James Renwick, Victoria University of Wellington

The New Zealand government’s announcement that it will not issue any new permits for offshore exploration for oil and gas deposits is exciting, and a step in the right direction.

We know that we can’t afford to burn much more oil if we want to meet the Paris Agreement target of keeping global temperature rise this century well below two degrees above pre-industrial levels. Almost all of the already known reserves must stay in the ground, and there is no room to go exploring for more.

Pursuing further reserves would only lead to stranded assets and would waste time and resources in the short term.




Read more:
Why New Zealand should not explore for more natural gas reserves


Moving away from fossil fuels

New Zealand currently has 31 active permits for oil and gas exploration, and 22 of these are offshore. A program set up by the previous government invites bids each year for new onshore and offshore exploration permits.
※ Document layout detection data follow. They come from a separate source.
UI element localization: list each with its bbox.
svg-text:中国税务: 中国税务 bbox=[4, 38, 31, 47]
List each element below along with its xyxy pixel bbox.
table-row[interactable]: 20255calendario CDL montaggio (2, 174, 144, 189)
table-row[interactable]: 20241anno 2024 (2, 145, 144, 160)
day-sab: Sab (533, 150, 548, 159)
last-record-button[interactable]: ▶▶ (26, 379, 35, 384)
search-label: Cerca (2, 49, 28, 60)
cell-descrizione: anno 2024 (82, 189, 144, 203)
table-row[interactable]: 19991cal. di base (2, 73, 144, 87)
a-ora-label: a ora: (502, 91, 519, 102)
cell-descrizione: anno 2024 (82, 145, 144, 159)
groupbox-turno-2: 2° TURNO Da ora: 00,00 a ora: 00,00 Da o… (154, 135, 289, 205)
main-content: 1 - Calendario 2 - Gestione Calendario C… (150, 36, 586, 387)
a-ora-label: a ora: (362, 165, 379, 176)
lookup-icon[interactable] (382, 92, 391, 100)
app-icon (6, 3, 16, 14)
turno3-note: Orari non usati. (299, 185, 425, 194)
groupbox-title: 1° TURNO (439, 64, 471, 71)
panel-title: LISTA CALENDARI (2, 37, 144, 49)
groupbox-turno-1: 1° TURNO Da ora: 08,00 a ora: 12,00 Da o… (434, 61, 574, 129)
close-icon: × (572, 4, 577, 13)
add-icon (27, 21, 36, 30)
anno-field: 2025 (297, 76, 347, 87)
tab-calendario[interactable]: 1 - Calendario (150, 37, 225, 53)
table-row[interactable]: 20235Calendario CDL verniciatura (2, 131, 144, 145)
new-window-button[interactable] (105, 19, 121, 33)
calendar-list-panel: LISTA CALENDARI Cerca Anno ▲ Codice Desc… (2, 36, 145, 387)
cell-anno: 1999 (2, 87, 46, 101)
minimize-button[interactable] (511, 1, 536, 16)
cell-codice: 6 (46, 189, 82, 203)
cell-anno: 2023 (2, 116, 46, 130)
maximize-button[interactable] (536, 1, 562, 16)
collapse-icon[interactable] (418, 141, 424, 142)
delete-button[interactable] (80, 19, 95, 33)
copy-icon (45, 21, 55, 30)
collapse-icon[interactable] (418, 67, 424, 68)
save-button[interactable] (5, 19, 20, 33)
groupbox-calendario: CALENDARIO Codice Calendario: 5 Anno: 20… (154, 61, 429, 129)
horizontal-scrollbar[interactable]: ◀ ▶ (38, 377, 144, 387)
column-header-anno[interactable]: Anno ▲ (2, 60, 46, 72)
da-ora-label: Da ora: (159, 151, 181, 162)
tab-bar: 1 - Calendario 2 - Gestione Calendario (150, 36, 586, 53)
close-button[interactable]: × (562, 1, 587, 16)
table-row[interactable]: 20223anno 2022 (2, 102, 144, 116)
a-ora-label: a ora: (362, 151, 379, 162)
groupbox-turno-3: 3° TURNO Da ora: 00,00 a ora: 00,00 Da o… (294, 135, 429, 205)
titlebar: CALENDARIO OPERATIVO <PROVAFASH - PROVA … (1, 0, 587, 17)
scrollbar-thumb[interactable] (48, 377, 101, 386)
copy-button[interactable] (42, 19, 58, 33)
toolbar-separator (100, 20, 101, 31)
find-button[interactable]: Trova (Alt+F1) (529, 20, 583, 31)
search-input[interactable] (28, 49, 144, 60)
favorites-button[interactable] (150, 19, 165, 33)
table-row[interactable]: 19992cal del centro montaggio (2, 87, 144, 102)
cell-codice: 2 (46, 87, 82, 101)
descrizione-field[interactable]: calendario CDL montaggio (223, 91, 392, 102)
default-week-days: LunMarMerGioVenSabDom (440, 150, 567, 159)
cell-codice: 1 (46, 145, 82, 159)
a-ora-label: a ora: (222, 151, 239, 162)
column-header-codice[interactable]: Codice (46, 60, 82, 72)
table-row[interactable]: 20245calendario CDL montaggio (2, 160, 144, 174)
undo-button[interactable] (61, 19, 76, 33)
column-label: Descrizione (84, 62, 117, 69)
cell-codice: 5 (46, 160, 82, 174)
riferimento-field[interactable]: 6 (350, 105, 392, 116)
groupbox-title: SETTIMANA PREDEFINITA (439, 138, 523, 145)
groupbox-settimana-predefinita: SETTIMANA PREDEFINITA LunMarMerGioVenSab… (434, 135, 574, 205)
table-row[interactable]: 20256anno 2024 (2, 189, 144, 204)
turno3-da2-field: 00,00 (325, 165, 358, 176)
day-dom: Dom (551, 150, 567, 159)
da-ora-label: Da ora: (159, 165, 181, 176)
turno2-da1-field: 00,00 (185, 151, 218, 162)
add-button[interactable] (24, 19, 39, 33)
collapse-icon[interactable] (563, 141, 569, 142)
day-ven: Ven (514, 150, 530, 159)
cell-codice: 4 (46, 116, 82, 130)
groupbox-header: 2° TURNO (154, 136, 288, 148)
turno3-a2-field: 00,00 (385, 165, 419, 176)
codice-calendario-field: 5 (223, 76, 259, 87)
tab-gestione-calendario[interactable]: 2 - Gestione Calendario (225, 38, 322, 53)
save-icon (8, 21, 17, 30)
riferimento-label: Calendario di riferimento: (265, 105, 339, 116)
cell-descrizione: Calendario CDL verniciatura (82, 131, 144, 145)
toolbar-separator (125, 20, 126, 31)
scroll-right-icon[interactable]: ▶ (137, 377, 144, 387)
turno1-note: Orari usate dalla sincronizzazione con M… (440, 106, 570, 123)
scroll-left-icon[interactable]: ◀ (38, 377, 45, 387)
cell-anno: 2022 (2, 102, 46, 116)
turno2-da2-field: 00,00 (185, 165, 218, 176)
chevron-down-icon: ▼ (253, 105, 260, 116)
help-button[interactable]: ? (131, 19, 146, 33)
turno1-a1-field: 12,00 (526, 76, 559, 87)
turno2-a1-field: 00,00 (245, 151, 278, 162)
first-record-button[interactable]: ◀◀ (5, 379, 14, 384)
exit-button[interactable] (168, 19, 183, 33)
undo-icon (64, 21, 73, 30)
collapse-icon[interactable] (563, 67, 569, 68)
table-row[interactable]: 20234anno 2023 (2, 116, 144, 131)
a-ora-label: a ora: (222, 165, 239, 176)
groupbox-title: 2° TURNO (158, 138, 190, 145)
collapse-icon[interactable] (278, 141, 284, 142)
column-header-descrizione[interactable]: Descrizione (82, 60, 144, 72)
But this year it is restricted to the onshore Taranaki Basin, on the west coast of the North Island.

Complementing the move to shut down the exploration of new deep-sea fossil fuel reserves, the government’s new transport funding plan aims to reduce demand for fossil fuels by putting emphasis on public transport, cycling and walking.

This gets away from the outdated mantra of more roads and more cars that we have seen over the past decade and will tackle the transport sector, which has seen very rapid growth in emissions since 1990. This will help New Zealand onto a low-carbon pathway and promises a more people-focused future.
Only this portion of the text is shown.